Over at Cafe Hayek they compare the bank bailouts to paying a ransom. I like to compare this to the situation in Israel. If Israel gave into all the hostage situations and all of the medias demands we would see the situation flare up 1,000X what it currently is. Every terrorist or activist with an agenda would take advantage of a government policy to “bail out” or pay ransom for hostages.
A big problem when the financial crisis hit was that regulators did not have the authority to force financial institutions in the shadow banking system into the type of resolution process the FDIC uses for banks in the traditional banking system. This solves that problem, and this is an important change.

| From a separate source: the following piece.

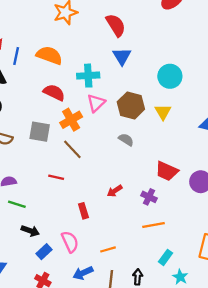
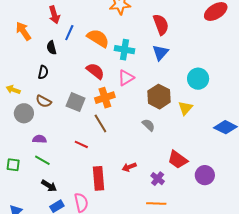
cyan cross: (88, 76) -> (125, 50), moved
pink triangle: (96, 103) -> (126, 78), moved
red rectangle: (83, 211) -> (98, 178), size x1.6

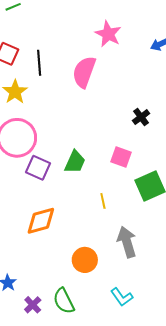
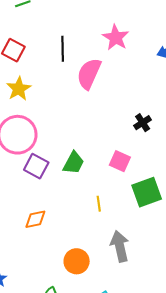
black line: (39, 63) -> (63, 49), moved
orange diamond: (41, 221) -> (35, 219), size x0.7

On the most important issue of “too big to fail,” the legislation does exactly the wrong thing. It gives regulators discretion to use resolution authority to break up at-risk institutions. But the regulators already had that. What they need are hard and fast rules that require them to use resolution authority under well-specified conditions. On a case-by-case basis, it is always is safer to do a bailout, just as on a case-by-case basis it always seems easier to just pay ransom to the kidnapper. Resolution authority that is discretionary is resolution authority that will never be used. And the big banks know it.
They both can’t be right. When I read Thoma I think of the Shel Silverstein poem,Woulda-Coulda-Shoulda:
All the woulda-coulda-shouldas
Layin’ in the sun,
Talkin’ ‘bout the things
They woulda-coulda-shouldas done …
But those woulda-coulda-shouldas
All ran away and hid
From one little did.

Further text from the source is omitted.